So Fiverr now takes into account the actual facilitation of the service and how good the experience was, and not just the end product. This was the biggest shift in how sellers perceived their performance on the platform, because Fiverr apparently increased the weight of this variable when calculating who is a good performer and who is a good match for buyers.

And since none of us knows how it works, and for good reason, things were weird for us sellers.

The forum was flooded with people asking why they get 0 sales after a streak of good months, while their dashboard had perfect metrics and their public reviews were close to perfect.

But the hidden BSR outweighs public reviews. By a lot.

 

The "get out of jail" card

So if the BSR is hidden, how can we learn from it, or at the very least avoid the search results limbo, when our gigs are underperforming?

Well this is complicated.

First of all: it's fairly simple to avoid any issues altogether.

Offer a great and seamless customer experience. The secret is to take lead and manage client expectations early on.

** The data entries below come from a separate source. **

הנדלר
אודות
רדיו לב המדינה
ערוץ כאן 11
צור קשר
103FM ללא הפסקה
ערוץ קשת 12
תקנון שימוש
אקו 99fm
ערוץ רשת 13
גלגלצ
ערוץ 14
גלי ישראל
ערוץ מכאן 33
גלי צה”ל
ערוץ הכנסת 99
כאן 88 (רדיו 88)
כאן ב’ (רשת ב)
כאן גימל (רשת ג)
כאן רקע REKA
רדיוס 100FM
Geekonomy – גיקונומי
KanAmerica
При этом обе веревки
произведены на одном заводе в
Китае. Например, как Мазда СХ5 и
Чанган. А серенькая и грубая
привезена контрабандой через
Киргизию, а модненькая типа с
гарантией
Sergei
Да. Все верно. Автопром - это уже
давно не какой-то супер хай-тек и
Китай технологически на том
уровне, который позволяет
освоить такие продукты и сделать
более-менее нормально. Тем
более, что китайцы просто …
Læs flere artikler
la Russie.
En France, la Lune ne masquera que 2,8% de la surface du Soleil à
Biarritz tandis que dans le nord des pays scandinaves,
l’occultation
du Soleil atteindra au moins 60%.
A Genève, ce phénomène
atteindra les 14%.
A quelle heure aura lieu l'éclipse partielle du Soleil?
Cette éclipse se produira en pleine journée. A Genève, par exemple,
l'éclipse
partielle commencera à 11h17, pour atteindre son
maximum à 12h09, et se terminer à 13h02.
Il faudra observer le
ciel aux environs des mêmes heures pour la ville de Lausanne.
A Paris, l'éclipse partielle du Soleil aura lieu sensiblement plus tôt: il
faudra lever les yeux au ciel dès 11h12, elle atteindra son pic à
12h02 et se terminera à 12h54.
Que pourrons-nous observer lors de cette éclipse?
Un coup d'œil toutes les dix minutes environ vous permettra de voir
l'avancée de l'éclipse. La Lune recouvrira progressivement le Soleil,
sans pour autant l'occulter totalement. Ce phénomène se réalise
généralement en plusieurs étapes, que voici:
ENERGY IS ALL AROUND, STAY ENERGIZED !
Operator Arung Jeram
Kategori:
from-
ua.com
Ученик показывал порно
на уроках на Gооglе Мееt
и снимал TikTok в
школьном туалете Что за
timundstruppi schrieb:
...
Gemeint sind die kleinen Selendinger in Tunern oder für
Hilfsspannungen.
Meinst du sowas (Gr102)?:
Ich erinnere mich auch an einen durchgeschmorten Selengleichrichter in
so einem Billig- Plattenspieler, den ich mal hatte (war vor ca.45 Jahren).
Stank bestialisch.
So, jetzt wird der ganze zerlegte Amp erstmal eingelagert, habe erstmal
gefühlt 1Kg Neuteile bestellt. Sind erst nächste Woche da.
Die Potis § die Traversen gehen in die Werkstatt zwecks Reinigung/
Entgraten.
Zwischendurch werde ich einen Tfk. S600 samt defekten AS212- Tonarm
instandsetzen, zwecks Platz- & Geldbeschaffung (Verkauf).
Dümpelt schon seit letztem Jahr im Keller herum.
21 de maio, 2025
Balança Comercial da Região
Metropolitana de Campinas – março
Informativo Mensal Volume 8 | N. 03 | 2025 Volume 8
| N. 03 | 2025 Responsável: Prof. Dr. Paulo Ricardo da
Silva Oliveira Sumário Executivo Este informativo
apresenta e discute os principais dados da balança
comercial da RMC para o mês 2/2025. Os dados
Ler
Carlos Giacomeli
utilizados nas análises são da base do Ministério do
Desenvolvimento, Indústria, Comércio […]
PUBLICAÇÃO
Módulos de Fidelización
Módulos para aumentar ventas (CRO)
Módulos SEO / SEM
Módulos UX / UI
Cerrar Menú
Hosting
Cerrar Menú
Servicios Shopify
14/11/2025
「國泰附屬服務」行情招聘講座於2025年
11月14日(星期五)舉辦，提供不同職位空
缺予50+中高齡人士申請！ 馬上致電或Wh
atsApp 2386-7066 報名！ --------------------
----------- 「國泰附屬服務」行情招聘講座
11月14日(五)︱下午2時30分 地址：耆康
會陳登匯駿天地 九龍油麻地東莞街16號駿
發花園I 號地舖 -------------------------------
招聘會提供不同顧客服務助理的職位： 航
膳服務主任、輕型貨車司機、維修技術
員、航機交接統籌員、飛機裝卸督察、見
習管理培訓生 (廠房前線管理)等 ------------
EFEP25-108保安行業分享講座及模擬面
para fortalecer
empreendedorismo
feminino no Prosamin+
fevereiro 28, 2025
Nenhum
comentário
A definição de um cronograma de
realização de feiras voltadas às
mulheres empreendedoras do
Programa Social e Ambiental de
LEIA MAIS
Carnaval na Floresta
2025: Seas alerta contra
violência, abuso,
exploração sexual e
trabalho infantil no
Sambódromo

Offer solutions instead of questions when issues arise, and finally make sure you are acting in a professional yet friendly manner.

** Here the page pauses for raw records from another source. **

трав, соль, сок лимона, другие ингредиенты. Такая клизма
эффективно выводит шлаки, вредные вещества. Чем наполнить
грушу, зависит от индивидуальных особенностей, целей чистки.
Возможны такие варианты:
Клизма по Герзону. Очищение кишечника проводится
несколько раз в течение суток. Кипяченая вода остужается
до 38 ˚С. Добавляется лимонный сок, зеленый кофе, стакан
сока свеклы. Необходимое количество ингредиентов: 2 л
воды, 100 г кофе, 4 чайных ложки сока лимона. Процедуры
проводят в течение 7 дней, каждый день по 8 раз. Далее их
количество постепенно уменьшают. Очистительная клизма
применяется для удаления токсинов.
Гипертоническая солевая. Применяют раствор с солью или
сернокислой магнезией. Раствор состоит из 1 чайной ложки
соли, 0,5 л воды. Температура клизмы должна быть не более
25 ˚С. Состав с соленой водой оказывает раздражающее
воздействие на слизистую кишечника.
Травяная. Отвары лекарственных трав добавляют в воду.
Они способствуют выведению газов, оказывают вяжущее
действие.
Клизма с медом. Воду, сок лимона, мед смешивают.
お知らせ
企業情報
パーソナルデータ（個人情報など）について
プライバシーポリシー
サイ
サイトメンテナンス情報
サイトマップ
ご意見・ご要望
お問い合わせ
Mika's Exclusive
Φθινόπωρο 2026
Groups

However, not everything is peachy. Things happen and even the most seasoned freelancer gets the cold shoulder from the algorithm that serves search results.

But it's now easier to bounce back if something happens to your account, all you have to do is wait it out, whilst trying to offer an amazing service to any orders you may get.

You see, Fiverr has a complicated but sensible way of calculating things.

So our Dashboard metrics get updated every 60 days. That's been well-known. 

But BSR seems to follow a different pattern. It is calculated every 90 AND every 30 days.

So while things seem to move abruptly from "I get new orders daily/weekly" to "I hear crickets and feel worthless", the true secret is time. You need to wait it out, there's nothing else you can do about it.

Use the downtime to edit gigs, freshen up that portfolio of yours and make sure that anyone who messages you when things are quiet, get 110% from you in terms of responsiveness and help they may need.

You see, your BSR score, much like any other metric, averages out. Which means that while a dip in your score may hurt your profile's standing, it averages out every time the clock resets. And on any given day, depending on when was the last time you got a bad private review, your overall score changes.

So it is fairly simple: ride it out, and improve performance. 

But wait, why are there two cycles? 

Well my working theory is that there are two separate BSR metrics. One is for new buyers and one is for existing buyers.

There is some kind of threshold where Fiverr stops treating buyers as new accounts, and right before that cut off, their private exit surveys may weigh considerably more than those of existing accounts.

You can see it in Fiverr's indicators. (remember how I am always talking about indicators and no-one listens?)

Fiverr is not saying things out in the open, but it does try to clue us in.

You get a special message when a buyer purchases your gig and it's their first time buying anything on the platform.

You also get the buyer insights feature, if you are a member of Seller Plus, so you can see if they are new members of the platform or not.

And lately, you get an email when your BSR for new buyers, drops. So at least there's no more guessing when things get a little too quiet for us sellers.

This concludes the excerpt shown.